Il tema di questi saggi dava uno spazio enorme all’utilizzo politico della moneta che fece gli Stati Uniti tra il 1944 e il 1965. Sicuramente fu un grande esperto e un grande studioso di meccanismi che legavano la moneta alla politica internazionale.

Uno di questi tre saggi si concentra sulla politica monetaria italiana, sempre più o meno fotografata all’interno del medesimo periodo storico.

È molto interessante sottolineare il fatto che la sua analisi, alla fine, denuncia la tendenza del tutto particolare della politica del nostro paese di disinteressarsi totalmente dell’alta percentuale di disoccupazione non strutturale. L’Italia ha, tuttora, la tendenza a cercare il pareggio di bilancio a livello politico invece di andare a investire nelle potenzialità produttive.

Per questo l’economia italiana non solo non è mai stata un reale traino, nonostante le potenziali capacità in fondo, sempre inutilizzate nei fatti.
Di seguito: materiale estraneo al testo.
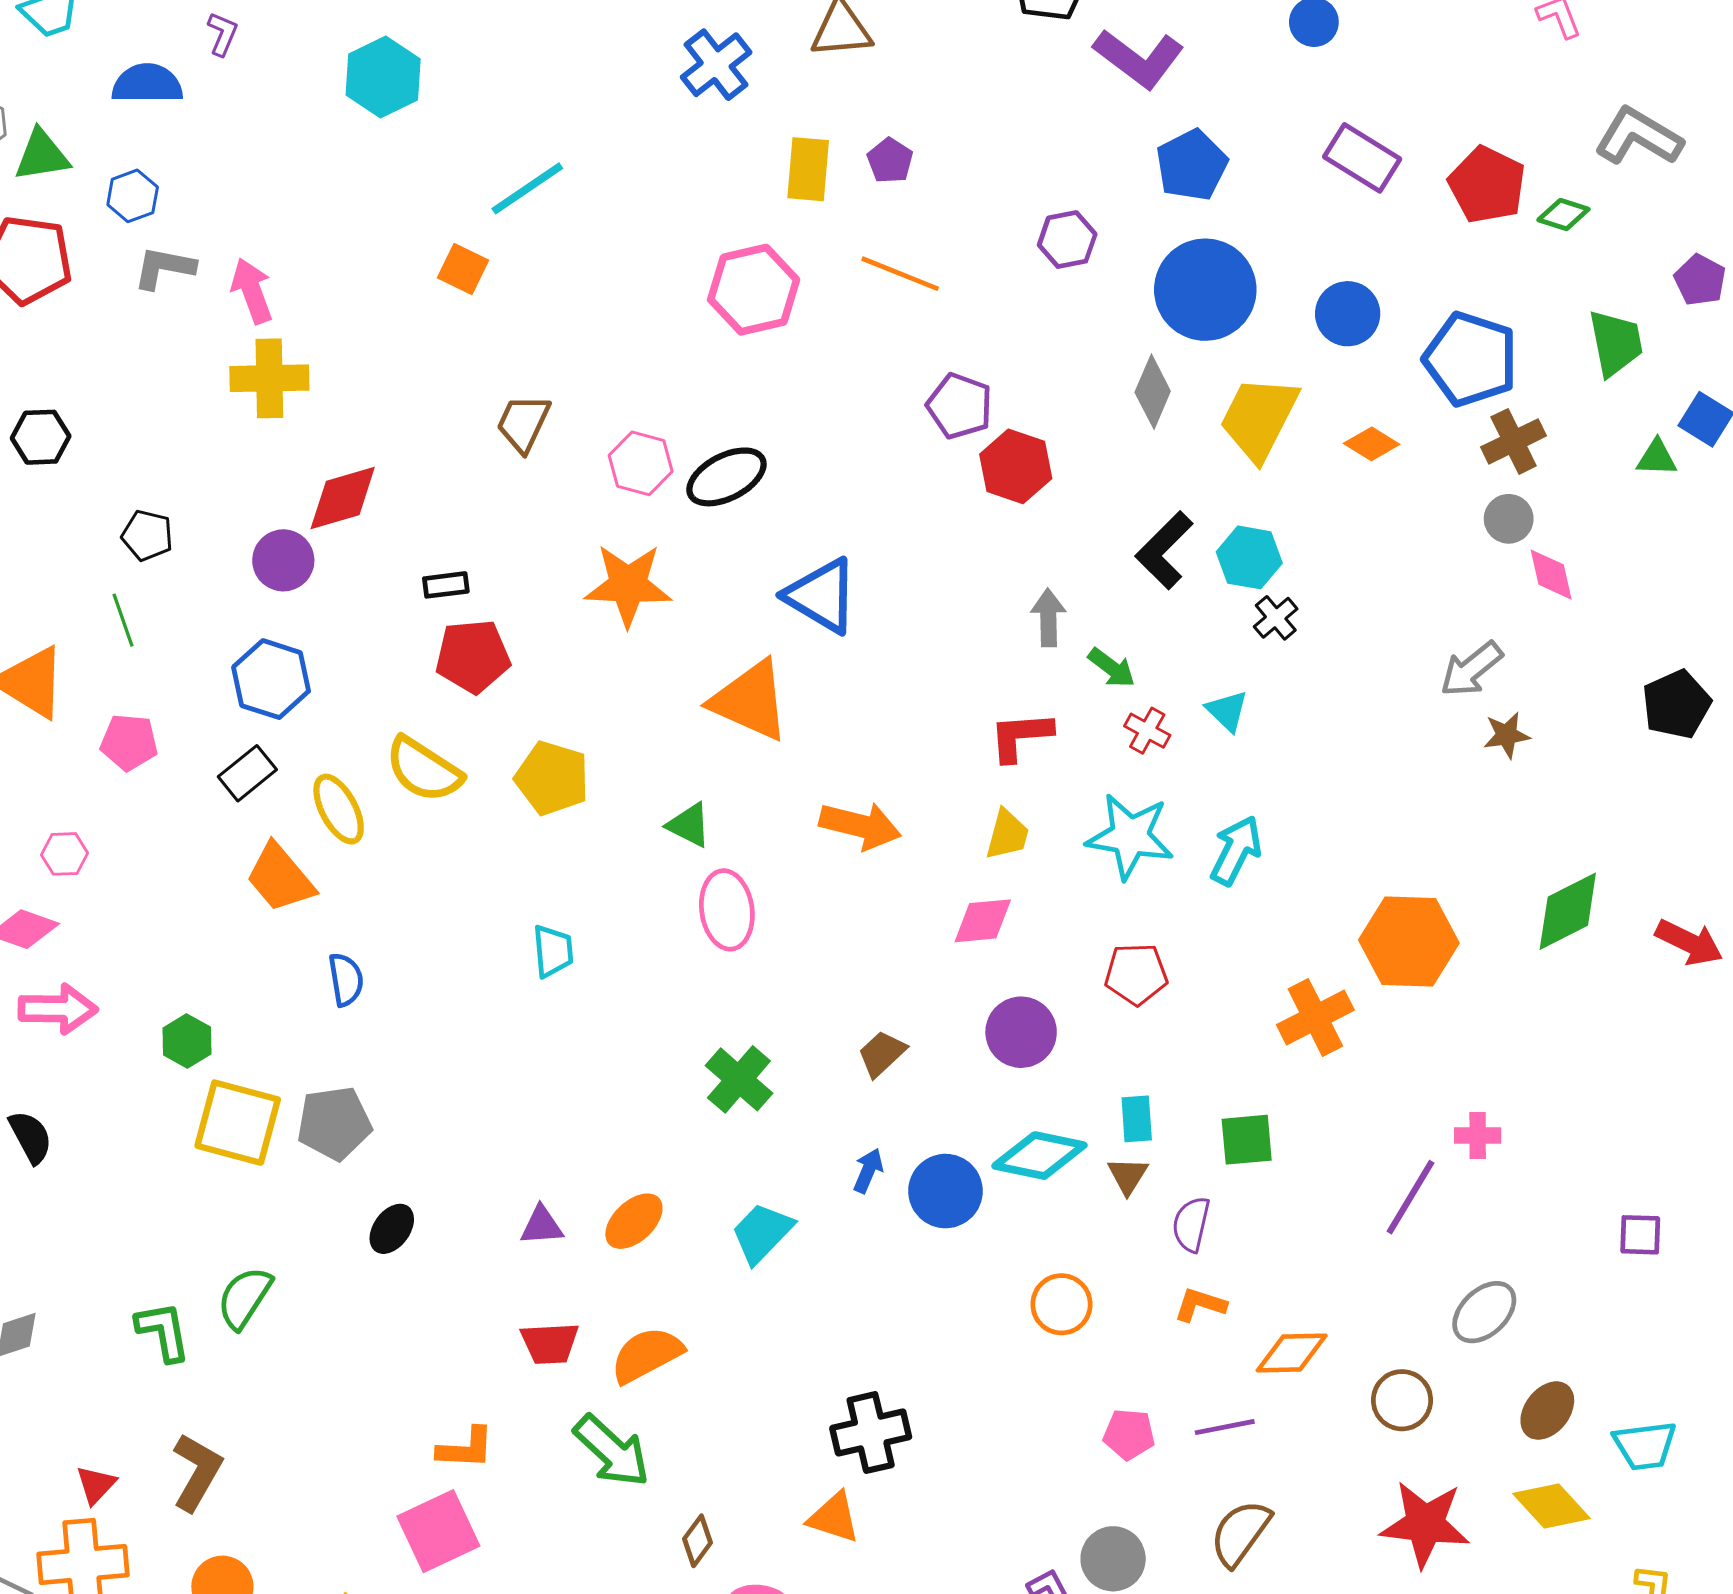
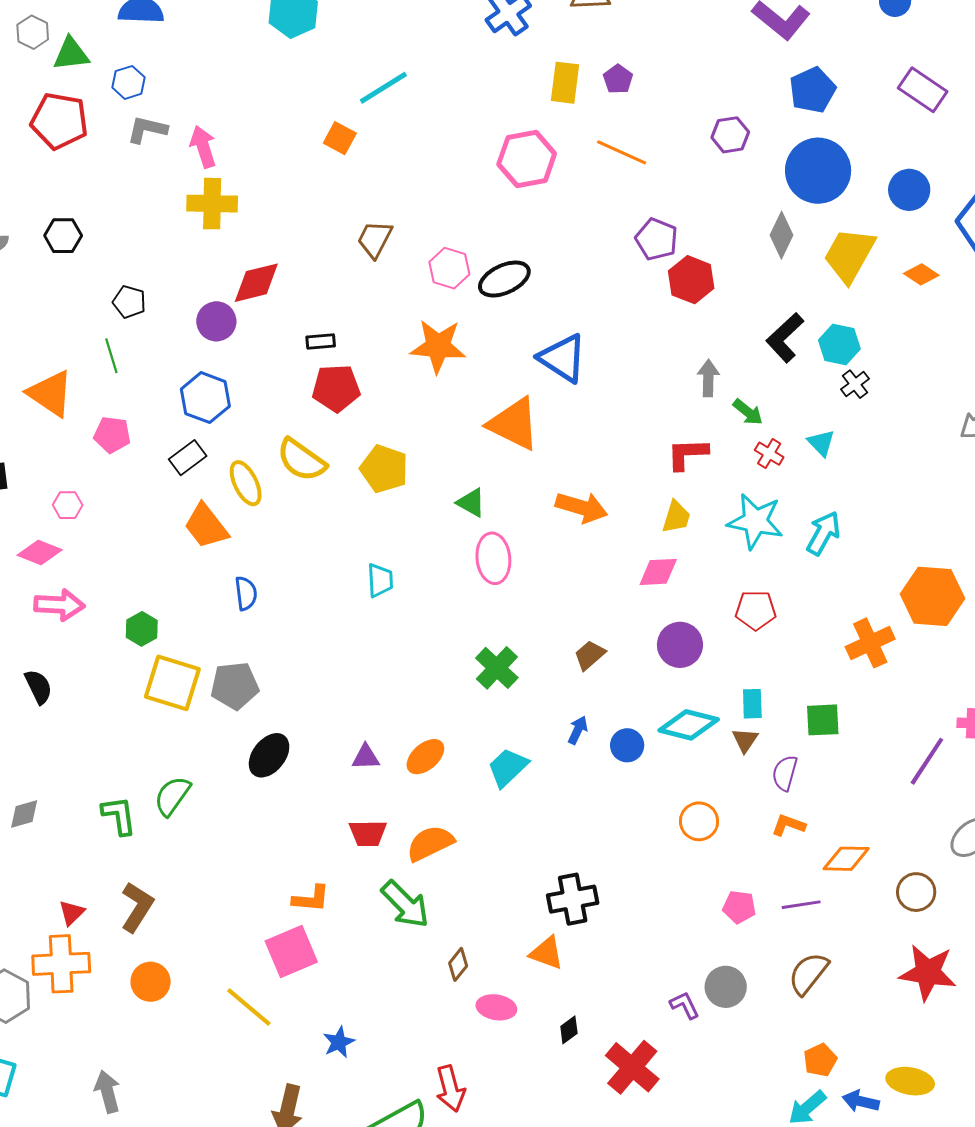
blue circle: (945, 1191) -> (627, 745), size x0.7
black ellipse: (392, 1229) -> (269, 755), size x1.4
La politica dell’Italia fu di impronta restrittiva.

Quali sono stati i motivi principali della decadenza dell’economia italiana secondo il professore?

Molto semplificando possiamo dire che i cittadini, così come i loro rappresentanti, sono più dei risparmiatori e degli investitori e che il motivo grazie al quale, ad un certo punto, il paese è riuscito ad uscire dalla stagnazione che non è stato per un proprio merito ma per le esportazioni date dalla situazione internazionale e dai conflitti bellici.

Secondo l’autore il periodo storico più interessante da esaminare, nonchè più decisivo per il nostro paese, risale alla prima metà degli anni ‘60.

Sicuramente si può parlare di una sorta di adottare un modello convincente che non dipendesse dal modello di sviluppo degli Stati Uniti. Nel momento in cui gli investitori guardavano golosi verso nuove zone in cui investire e a cui vendere, nel nostro paese si pensava solo ad accumulare.

Andando invece a parlare di un tema particolarmente caro agli economisti, soprattutto europei, tratto in maniera molto approfondita e con grandi finezze l’argomento dell’introduzione della moneta unica ovvero dell’Euro.

Senza lasciarsi tentare dal bisogno di uniformarsi alle analisi pro o contro, aveva la piena comprensione del fatto che, all’interno di un mondo globalizzato, i movimenti di capitale sono liberi e quindi le relazioni finanziarie economiche non sono più internazionali ma transnazionali.

Il progetto euro secondo Marcello de Cecco

Partiva dal presupposto che sicuramente “il progetto Euro” avrebbe potuto e dovuto essere un progetto finalizzato ad unire l’Europa. Ma è stato un progetto che non ha avuto l’attenzione e la cura di gestione necessaria per poter raggiungere il suo obiettivo.

Calandoci in un’analisi del tutto nostrana, si rendeva conto benissimo del fatto che il nostro paese aveva un disavanzo perlomeno inquietante che lo avrebbe esposto entrando nell’Euro.

Eppure conosceva anche il rischio che l’Italia avrebbe corso nel decidere di non partecipare al progetto, un rischio speculativo che sarebbe aumentato a causa del fatto che anche la Spagna aveva aderito all’Euro.

In fondo, il problema della politica italiana, così come della sua classe imprenditoriale, così come probabilmente dei suoi investitori è quello di non avere un reale progetto, di tirare avanti con un sistema che non ha molto da dire e non può che finire per esaurirsi.

Forse, da insegnante quale è stato per tantissimi anni, era un modo più sofisticato per trasmettere il famoso concetto: l’alunno ha tante potenzialità, ma poca voglia di applicarsi.